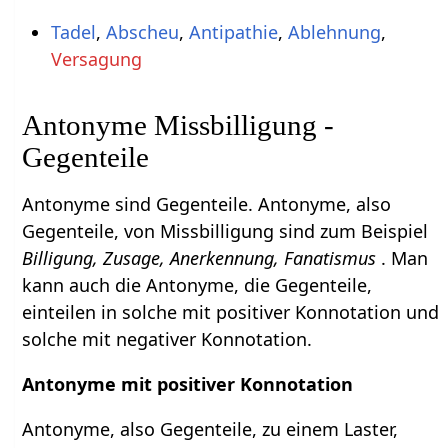
Tadel
,
Abscheu
,
Antipathie
,
Ablehnung
,
Versagung
Antonyme Missbilligung -
Gegenteile
Antonyme sind Gegenteile. Antonyme, also
Gegenteile, von Missbilligung sind zum Beispiel
Billigung, Zusage, Anerkennung, Fanatismus
. Man
kann auch die Antonyme, die Gegenteile,
einteilen in solche mit positiver Konnotation und
solche mit negativer Konnotation.
Antonyme mit positiver Konnotation
Antonyme, also Gegenteile, zu einem Laster,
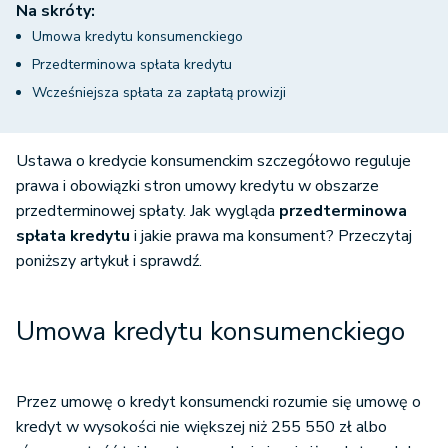
Na skróty:
Umowa kredytu konsumenckiego
Przedterminowa spłata kredytu
Wcześniejsza spłata za zapłatą prowizji
Ustawa o kredycie konsumenckim szczegółowo reguluje
prawa i obowiązki stron umowy kredytu w obszarze
przedterminowej spłaty. Jak wygląda
przedterminowa
spłata kredytu
i jakie prawa ma konsument? Przeczytaj
poniższy artykuł i sprawdź.
Umowa kredytu konsumenckiego
Przez umowę o kredyt konsumencki rozumie się umowę o
kredyt w wysokości nie większej niż 255 550 zł albo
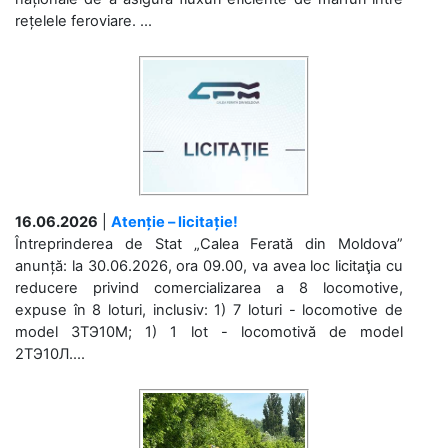
rețelele feroviare. ...
16.06.2026
|
Atenție – licitație!
Întreprinderea de Stat „Calea Ferată din Moldova”
anunță: la 30.06.2026, ora 09.00, va avea loc licitaţia cu
reducere privind comercializarea a 8 locomotive,
expuse în 8 loturi, inclusiv: 1) 7 loturi - locomotive de
model 3ТЭ10М; 1) 1 lot - locomotivă de model
2ТЭ10Л....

:::::

**GOAL OF THE EXERCISE:**
Please extract exactly, and only, the lines from the line containing "reducere privind comercializarea" through the last line of the records.

**RESULT OF THE EXERCISE:**
reducere privind comercializarea a 8 locomotive,
expuse în 8 loturi, inclusiv: 1) 7 loturi - locomotive de
model 3ТЭ10М; 1) 1 lot - locomotivă de model
2ТЭ10Л....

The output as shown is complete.